▶ **Exercise objective**:
Search the records below for the string "oikeudet" and copy each line where it turns up.

Collected data:

- Opening Delimiter -

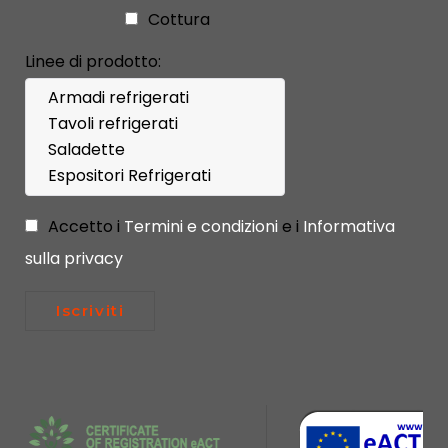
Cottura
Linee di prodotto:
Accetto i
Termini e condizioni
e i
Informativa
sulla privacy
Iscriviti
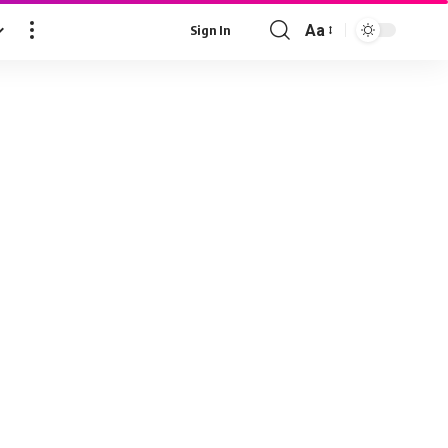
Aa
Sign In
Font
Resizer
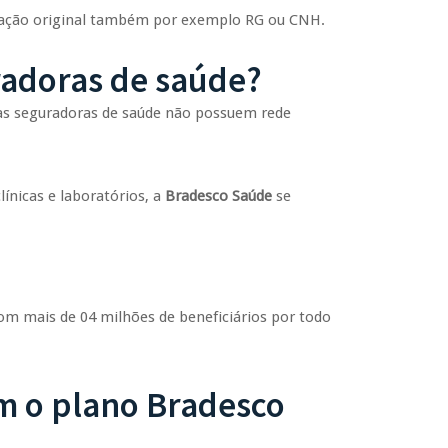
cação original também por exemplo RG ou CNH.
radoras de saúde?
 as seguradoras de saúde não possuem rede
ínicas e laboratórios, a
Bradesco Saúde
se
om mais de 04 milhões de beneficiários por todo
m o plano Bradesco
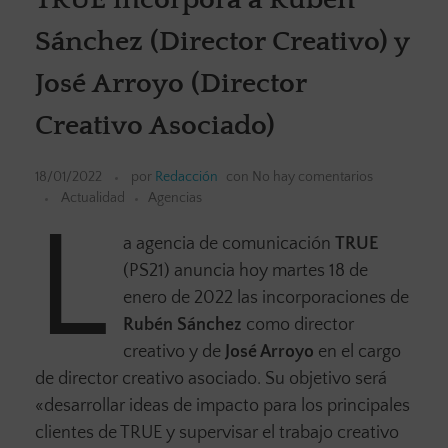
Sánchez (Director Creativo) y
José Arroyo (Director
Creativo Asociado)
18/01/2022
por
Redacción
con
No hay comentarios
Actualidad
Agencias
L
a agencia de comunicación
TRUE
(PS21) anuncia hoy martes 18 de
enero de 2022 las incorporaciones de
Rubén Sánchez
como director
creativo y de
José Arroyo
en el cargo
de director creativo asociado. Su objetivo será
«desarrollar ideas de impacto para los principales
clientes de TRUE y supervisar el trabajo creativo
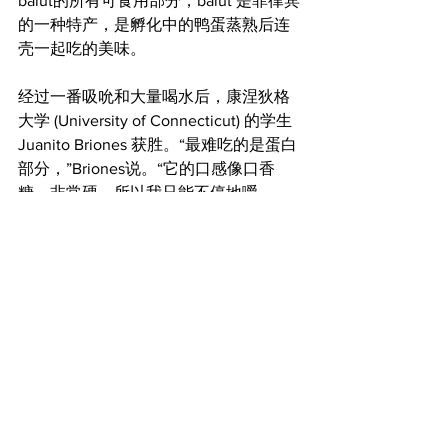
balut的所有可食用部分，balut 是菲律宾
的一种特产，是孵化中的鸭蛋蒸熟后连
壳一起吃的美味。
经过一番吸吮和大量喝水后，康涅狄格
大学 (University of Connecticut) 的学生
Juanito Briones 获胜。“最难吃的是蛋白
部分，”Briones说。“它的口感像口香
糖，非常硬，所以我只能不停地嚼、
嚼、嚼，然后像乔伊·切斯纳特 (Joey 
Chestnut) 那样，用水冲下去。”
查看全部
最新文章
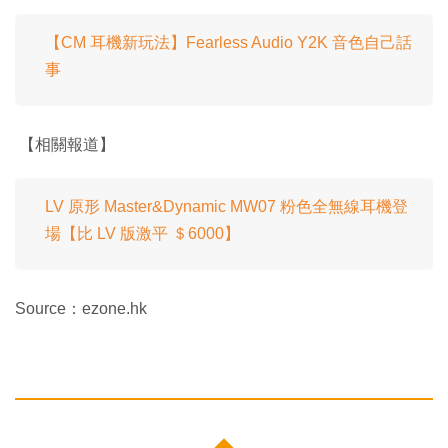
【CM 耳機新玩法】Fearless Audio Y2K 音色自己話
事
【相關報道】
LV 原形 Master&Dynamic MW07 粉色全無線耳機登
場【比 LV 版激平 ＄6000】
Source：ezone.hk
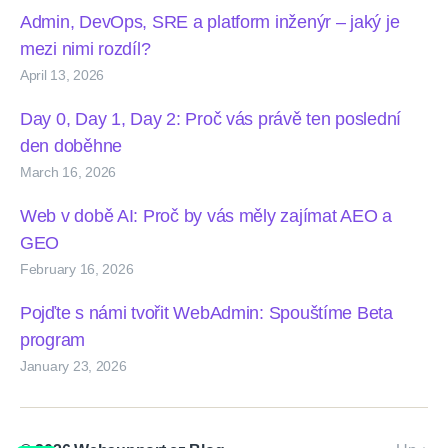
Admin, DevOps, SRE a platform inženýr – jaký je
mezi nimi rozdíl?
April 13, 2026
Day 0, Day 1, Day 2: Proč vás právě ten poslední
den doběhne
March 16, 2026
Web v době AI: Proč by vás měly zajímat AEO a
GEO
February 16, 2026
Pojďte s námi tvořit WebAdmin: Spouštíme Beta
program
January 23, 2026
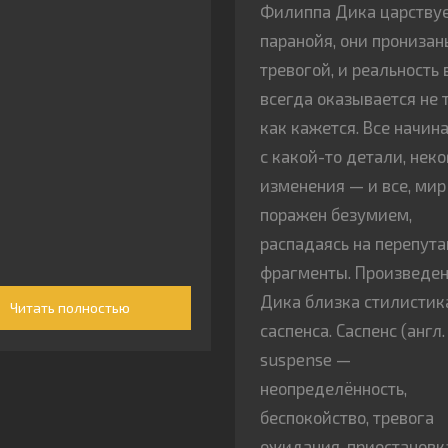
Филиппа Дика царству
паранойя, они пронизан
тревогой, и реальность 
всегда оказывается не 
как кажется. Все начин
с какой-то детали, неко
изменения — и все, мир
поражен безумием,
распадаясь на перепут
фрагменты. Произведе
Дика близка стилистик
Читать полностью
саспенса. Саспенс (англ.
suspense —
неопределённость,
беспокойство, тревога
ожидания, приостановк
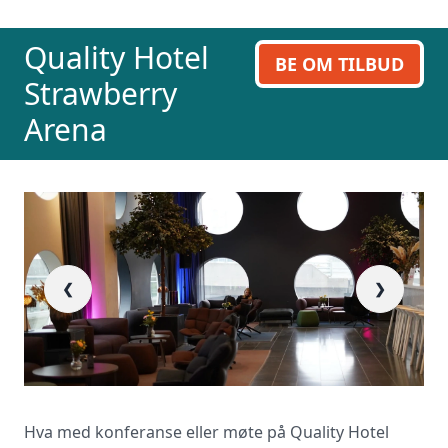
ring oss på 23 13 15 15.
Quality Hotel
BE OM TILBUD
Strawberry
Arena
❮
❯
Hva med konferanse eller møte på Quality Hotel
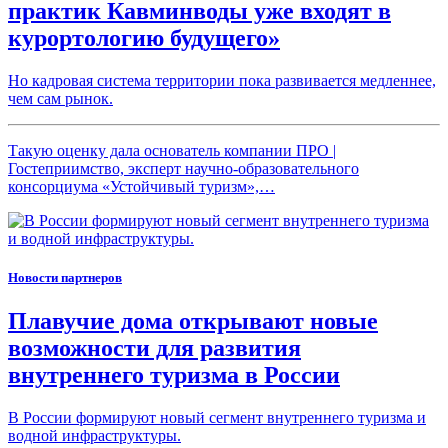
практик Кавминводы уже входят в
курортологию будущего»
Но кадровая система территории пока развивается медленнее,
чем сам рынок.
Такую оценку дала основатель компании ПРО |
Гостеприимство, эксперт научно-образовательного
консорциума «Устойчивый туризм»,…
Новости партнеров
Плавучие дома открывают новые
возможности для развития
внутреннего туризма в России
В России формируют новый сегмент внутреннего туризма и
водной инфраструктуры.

- Closing Delimiter -
- Opening Delimiter -

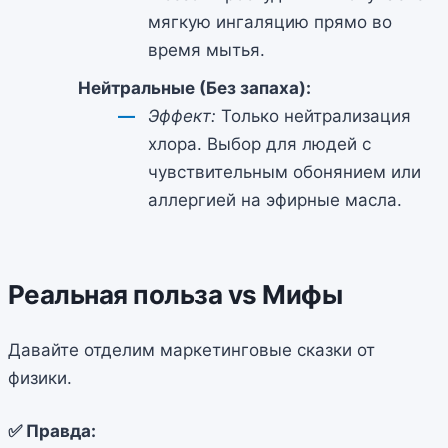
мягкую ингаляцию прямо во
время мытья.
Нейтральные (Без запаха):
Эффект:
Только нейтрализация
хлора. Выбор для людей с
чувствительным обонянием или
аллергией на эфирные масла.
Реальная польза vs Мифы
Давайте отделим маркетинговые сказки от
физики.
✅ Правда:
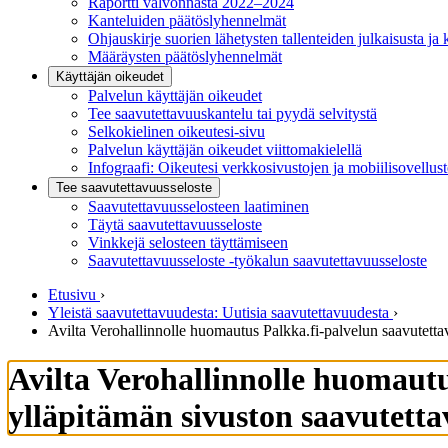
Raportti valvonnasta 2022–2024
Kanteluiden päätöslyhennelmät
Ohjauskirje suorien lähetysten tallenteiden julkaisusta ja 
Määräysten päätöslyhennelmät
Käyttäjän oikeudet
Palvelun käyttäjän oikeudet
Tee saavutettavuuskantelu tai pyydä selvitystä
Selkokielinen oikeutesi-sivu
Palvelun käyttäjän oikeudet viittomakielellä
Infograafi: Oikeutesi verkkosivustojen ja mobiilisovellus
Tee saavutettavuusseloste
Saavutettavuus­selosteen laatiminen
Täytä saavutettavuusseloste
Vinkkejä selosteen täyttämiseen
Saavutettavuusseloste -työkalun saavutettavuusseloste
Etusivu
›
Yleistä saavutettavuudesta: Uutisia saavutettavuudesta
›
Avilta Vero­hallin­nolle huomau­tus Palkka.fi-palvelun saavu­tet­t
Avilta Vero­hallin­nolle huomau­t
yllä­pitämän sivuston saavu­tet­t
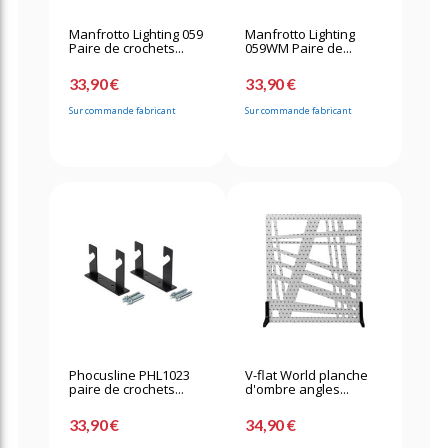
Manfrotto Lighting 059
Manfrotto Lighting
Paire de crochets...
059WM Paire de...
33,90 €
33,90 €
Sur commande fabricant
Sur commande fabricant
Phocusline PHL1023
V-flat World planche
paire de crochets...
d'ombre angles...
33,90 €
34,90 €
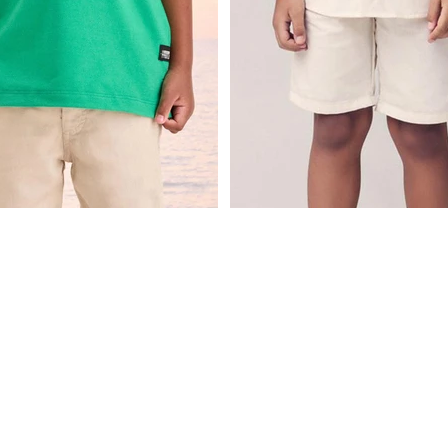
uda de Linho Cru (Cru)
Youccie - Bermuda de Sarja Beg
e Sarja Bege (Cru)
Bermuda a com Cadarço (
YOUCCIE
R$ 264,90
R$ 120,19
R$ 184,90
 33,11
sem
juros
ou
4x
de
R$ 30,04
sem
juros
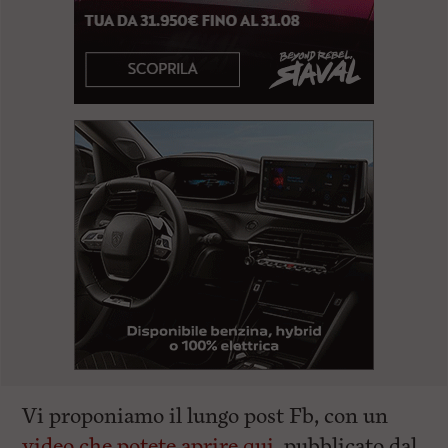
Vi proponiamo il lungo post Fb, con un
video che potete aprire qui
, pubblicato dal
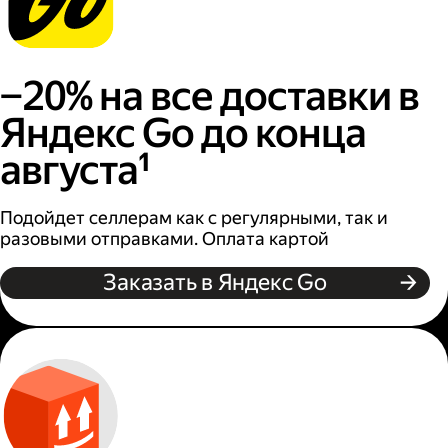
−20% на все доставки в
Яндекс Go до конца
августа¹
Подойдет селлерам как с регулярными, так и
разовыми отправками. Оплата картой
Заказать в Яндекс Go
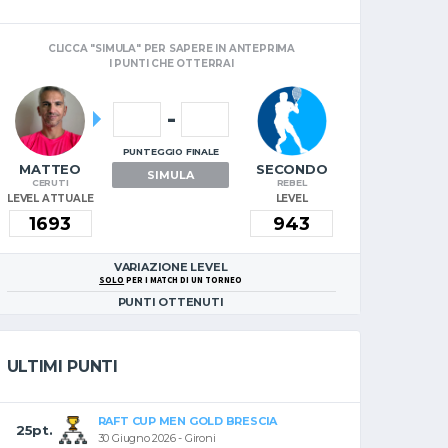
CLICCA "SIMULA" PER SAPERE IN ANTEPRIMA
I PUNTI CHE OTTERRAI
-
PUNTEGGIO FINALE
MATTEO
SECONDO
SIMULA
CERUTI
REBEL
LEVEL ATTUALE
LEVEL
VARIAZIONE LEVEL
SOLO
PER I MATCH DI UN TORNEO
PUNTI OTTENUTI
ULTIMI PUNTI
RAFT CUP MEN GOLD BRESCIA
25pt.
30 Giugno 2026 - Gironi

- Closing Delimiter -

▶ **Response for this exercise**:
Käyttäjän oikeudet
Palvelun käyttäjän oikeudet
Palvelun käyttäjän oikeudet viittomakielellä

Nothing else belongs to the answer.